How would you define ‘sustainability’? Look it up if you’re not sure.
- Sustainability is a state or practice of ensuring that processes can continue over long periods in a way that does not drain resources, environments (natural, physical, social/cultural, economic) or peoples.
In what contexts is sustainability an issue? Think more broadly here – not just textiles – and write a list.
- Sustainability is an issue in any context where there are finite resources in a closed system. It was possible for us to think of the earth's resources as endless when there were fewer of us, when we lived farther apart and were largely ignorant of the consequences of such thinking. It is now clear that much of what we depend for life and the enjoyment of it is not limitless:
- fresh water
- plant life
- arable land
- raw materials
- fossil fuels
How do you think sustainability might be addressed in relation to the production and consumption of textiles and other manufactured products? Use the stages of the life cycle to help you with this question.
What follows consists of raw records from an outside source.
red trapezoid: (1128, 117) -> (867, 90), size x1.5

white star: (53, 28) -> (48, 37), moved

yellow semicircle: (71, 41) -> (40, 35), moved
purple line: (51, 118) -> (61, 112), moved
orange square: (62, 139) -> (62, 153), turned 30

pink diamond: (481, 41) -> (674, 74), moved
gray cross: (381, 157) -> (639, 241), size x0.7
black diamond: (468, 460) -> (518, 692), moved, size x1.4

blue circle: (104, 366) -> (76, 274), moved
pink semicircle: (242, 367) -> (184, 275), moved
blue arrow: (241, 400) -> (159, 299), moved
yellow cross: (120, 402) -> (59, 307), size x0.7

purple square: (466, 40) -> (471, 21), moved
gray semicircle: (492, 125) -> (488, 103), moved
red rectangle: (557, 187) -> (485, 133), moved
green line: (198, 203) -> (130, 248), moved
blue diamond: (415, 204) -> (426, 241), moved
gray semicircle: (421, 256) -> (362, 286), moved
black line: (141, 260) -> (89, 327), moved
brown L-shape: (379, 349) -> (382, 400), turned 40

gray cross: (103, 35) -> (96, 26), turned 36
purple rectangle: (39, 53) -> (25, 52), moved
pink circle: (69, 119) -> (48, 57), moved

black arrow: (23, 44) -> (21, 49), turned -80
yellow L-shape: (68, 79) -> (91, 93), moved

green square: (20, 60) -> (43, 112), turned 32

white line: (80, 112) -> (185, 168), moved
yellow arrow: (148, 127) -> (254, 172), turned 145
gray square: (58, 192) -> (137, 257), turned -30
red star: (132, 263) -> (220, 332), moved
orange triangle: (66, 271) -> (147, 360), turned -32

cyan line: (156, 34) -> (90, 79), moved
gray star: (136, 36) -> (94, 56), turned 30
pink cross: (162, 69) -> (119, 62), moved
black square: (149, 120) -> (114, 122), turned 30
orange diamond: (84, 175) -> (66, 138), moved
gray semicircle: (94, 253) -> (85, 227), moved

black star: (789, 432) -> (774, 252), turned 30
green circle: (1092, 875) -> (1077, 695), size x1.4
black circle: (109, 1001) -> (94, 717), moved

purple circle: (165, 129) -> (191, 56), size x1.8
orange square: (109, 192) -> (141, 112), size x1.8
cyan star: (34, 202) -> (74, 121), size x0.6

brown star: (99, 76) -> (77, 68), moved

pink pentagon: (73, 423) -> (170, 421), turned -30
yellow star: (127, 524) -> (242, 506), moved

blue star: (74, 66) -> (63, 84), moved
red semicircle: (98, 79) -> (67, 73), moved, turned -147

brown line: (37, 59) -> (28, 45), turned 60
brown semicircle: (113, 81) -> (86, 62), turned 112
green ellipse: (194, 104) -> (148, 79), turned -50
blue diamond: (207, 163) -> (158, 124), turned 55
- Perhaps the starting point for any thought about sustainability has to be an acknowledgement that it must be a collective effort. As individuals we can all make a commitment to living in more sustainable ways, but it will not accomplish much without some form of collective action in all sectors of society, the economy and governments. And even though larger actors—such as governments and larger corporations—wield considerable influence, the results they achieve will only be partial without some sort of groundswell of popular support.
- All stages of a production cycle—from resource extraction or recovery, to material choice, to refinement, to design, to production / manufacturing, to marketing and sale, to transportation, to consumption and eventual disposal—must be assessed for the way they promote sustainability of life or detract from it:
- Agriculture/raw fibre production — Is land use supportive of the local economy? Are agricultural practices based on sound ecological / green principles? Does crop choice exhaust the soil or displace food crops for local farmers?
- Ginning — How much energy is consumed during the process? Are there any waste products? If so, how are they treated?
- Spinning — Energy consumption? Does automation displace human workers?
- Weaving — Energy consumption? Are there jobs for human workers? If so, do they allow for a living wage?
- Processing — Energy consumption? How close are processing sites to spinning and weaving locations? Are dyes and other chemical products natural? Are they disposed of appropriately? Could they be toxic or allergenic?
- Stitching — Do stitching techniques support a long life for final products or are fabrics designed to fail early to promote repeat consumption?
- Distribution/retail — How much energy is consumed and pollution created by transportation? If products are created in volume, will they be used or end up as landfill? Are price markups calculated to benefit all participants in the production chain, or just those at the top?
- Use/consumption and end of life — Do consumers care for products? Are they disposed to mending products themselves, or do they discard them quickly? Can products have secondary or tertiary uses or lives? Can materials be recycled easily?
- The assessment needs to be done at each stage of the process, but must also view the entire chain as a whole. (There is not much point in working only with natural, renewable fibres if transporting and processing them means fouling the environment.) The chain must also be examined at each stage for its impacts on related, but perhaps distinct chains. (Does increased use of a particular textile mean that there is less arable land available for growing a local food crop? Does a more efficient manufacturing process in terms of volume and speed of production have the side-effect of ruining a local labour market?) Where necessary, governments should be ready to use a combination of regulation and incentives to help direct producers and consumers to healthy outcomes. Business must take corporate responsibility seriously. Individuals must inform themselves and place long-term value ahead of short-term savings.
- All told, there must be commitment across sectors of the economy to operate in a way that promotes human and environmental flourishing, both locally and farther afield. This will not appear overnight, but will require the development of common vision that is sensitive to both place (local and global) and time (the long game).